Stu Slipschitz tugged his pants up over his hefty 46 inch girth and entered the door to Walter’s office.
“Here”, he announced, tossing the manuscript onto Walter’s desk, “is our next blockbuster.”
The manuscript was David Mamet’s latest script, “Minimalism: The Movie”.
“What’s it about?” Walter asked.
“It is a gripping story about a linguistic theory, its birth, growth, and struggle for survival. You’ll laugh, cry, and never think the same way about DPs, merge operations, and even LF. I was so choked up over the loss of d-structure that I could barely talk.”
“Hm, I do think about DPs a lot, but...”
“Not those DPs, you idiot, determiner phrases.”
“Oh,” Walter answered, a little embarrassed. “So who do you have in mind?”
Stu scratched his chin. “I’m thinking we might be able to get Clint Eastwood to direct, and Sean Penn to star.”
“I don’t know if Sean’s available,” Walter mused, “He’s pretty busy these days helping third world dictators and terrorists.”
“I know,” Stu answered, “But I think I know the draw. We’ll make the main character, this Chomsky guy, a gay activist who is beaten up by homophobic, hippy seventy-
“Yes, I like that. I like that a lot! And maybe we can put in some GPSG syntacticians who try to sabotage Chomsky’s blog by inserting bugs that block long distance dependencies. Awesome!”
Stu could hardly contain his enthusiasm.
“Now you got it. The possibilities are, well, infinitely recursive. We’ll have every linguist in the country lined up around the block to watch it.”
Walter suddenly became somber.
“Wait a second,” he asked. “How did that last linguistics movie do that we made?”
“You mean Waiting for Optimality?”
“Yes, that one.”
“Well, we actually lost our shirt. Casting Rosie O’Donnell as John McCarthy was a big mistake.”
“I’ll say, a huge mistake. A really really huge mistake. Huge. Really huge. Gigantic...”
“Okay, I get the point.” Stu looked a bit annoyed. “This will be different. Syntax is so much more interesting than phonology, and Sean will be a big draw.”
Walter was now looking skeptical.
“This Chomsky guy is a pretty handsome stud. You really think Sean can do it? You know, he’s, well, not the brightest bulb in the room. This Gnome guy is supposed to be pretty brainy.”
“It’s Noam, not Gnome.”
“Oh sorry. Nome.”
“No, Noam, N O A M.”
Stu had stopped listening, and was anxious to make some calls. “I’m outta here,” he said. “I’ll let you know what I come up with in a few days!”
A few days later. Stu is meeting with Clint Eastwood.
Stu: What do you think?
Eastwood: I like it a lot. There’s just one little problem.
Stu: What’s that?
Eastwood: I had a little trouble understanding some of the theory.
Stu: Which part?
Eastwood: The part after “Minimalism is...”

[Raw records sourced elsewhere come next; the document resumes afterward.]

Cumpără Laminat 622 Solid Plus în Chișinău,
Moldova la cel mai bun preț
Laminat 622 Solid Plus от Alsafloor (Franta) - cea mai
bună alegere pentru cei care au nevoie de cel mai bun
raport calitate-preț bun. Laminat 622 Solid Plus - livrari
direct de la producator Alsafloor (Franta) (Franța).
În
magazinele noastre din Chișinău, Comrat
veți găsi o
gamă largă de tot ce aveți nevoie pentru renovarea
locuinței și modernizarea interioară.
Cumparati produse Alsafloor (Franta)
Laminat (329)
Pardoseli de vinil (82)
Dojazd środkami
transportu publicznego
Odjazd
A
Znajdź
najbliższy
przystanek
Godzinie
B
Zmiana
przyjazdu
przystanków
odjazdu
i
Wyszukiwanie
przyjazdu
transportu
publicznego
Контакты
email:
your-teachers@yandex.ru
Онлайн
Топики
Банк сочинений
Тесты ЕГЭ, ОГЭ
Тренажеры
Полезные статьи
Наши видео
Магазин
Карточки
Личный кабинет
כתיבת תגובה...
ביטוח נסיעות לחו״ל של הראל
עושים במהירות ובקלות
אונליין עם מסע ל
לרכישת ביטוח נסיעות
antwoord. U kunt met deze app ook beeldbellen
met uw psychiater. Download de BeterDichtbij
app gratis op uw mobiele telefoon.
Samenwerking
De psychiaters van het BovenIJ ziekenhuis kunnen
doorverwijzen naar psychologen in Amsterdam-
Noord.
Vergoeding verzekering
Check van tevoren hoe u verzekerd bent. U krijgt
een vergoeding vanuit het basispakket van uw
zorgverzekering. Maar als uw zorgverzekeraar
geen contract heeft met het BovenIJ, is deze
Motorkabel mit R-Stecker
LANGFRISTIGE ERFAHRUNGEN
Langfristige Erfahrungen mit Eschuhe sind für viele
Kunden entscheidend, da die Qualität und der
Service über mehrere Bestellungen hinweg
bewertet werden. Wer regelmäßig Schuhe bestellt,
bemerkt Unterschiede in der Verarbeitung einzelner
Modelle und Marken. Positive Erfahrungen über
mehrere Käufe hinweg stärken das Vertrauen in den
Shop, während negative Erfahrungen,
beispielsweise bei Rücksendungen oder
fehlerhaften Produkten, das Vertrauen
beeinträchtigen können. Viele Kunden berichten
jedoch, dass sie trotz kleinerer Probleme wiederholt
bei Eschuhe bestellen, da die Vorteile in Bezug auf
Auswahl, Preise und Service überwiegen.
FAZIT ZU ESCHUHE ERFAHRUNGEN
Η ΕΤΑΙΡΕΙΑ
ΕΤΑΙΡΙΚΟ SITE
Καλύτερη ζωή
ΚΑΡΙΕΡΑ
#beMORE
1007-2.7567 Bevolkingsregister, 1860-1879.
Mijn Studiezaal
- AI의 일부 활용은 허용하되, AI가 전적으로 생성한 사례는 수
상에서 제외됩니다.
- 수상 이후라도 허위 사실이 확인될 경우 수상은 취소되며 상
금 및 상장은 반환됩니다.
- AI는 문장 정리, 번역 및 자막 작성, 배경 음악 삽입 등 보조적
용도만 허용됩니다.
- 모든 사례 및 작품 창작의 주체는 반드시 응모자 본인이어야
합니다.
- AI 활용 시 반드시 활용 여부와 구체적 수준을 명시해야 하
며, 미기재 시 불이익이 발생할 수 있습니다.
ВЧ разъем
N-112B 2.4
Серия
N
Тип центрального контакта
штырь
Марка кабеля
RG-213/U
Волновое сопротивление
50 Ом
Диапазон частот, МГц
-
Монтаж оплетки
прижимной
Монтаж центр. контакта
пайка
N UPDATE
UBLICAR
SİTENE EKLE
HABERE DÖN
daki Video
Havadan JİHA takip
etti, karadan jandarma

Stu: Oh. Yes that is a pretty big part. But don’t worry. Just make sure you understand the part about nouns.
Eastwood: What’s a noun?
Stu: Okay, just think about the girl. Who’s gonna play the girl?

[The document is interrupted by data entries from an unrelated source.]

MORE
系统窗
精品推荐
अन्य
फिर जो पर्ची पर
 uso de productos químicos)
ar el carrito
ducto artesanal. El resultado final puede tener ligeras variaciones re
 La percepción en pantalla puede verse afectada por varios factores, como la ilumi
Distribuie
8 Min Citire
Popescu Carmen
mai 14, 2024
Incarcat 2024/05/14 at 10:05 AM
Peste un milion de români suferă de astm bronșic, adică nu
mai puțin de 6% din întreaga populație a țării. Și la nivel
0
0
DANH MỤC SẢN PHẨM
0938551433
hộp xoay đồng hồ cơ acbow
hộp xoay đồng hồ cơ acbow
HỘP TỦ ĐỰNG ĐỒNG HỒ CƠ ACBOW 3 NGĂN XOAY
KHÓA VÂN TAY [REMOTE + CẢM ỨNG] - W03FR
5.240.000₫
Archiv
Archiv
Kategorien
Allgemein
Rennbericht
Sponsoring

This was a far reaching question. The ‘girl’ is a student in Chomsky’s seminar who has to come to the blackboard and show how Binding Theory operates in the sentence “Who saw John?” It is a pivotal scene in the discussion of uninterpretable features.
Eastwood: How about Lindsay Lohan? We can put her in a little mini, and tank top. She’ll be hot. Sean’ll like that. We can have him take her under his wing, teach her all he knows about A chains and Agree features...Count me in!
The next day, Stu is meeting with Sean Penn
Stu: What do you think?
Sean: I dunno. There’s no place in here where I wear sunglasses. I gotta wear my glasses, ya know that, right?
Stu: Sure Sean. You can wear them when you get beat up by the Generative Semanticists. It’ll be special.
Sean: Okay. And what about this Minimalism [deleted]. Do I have to understand that crap?
Stu: No, just the part about nouns.
Sean: What’s a noun?
Stu: Never mind. Just fantasize about Lindsay.
Sean: Will do. Though, you know, when I play gay guys, I fantasize about guys. You know that, right?
Stu: Yeah. Sure. Just sign here.
So there you have it, the birth of Minimalism: The Movie. The show premiered a year later to dozens of linguists from coast to coast. The receipts could barely cover the cost of Sean Penn’s glasses, and the studio went bankrupt. Stu now runs a car wash in Encino. Clint Eastwood never directed another movie. Sean Penn went insane from having to listen to himself for so many years, and was institutionalized. Chomsky retired and Minimalism quietly disappeared.